* What needs to be done *
Gather the lines from the material that contain "Care".

================

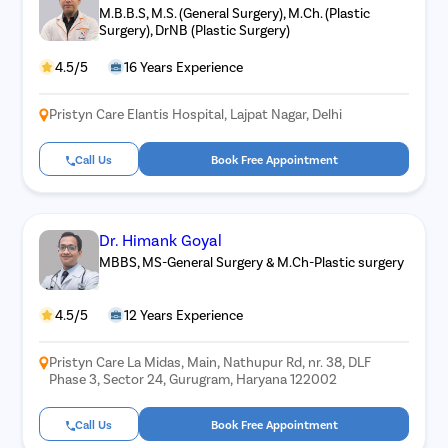
M.B.B.S, M.S. (General Surgery), M.Ch. (Plastic
Surgery), DrNB (Plastic Surgery)
4.5/5
16 Years Experience
Pristyn Care Elantis Hospital, Lajpat Nagar, Delhi
Call Us
Book Free Appointment
Dr. Himank Goyal
MBBS, MS-General Surgery & M.Ch-Plastic surgery
4.5/5
12 Years Experience
Pristyn Care La Midas, Main, Nathupur Rd, nr. 38, DLF
Phase 3, Sector 24, Gurugram, Haryana 122002
Call Us
Book Free Appointment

================

* Response area *
Pristyn Care Elantis Hospital, Lajpat Nagar, Delhi
Pristyn Care La Midas, Main, Nathupur Rd, nr. 38, DLF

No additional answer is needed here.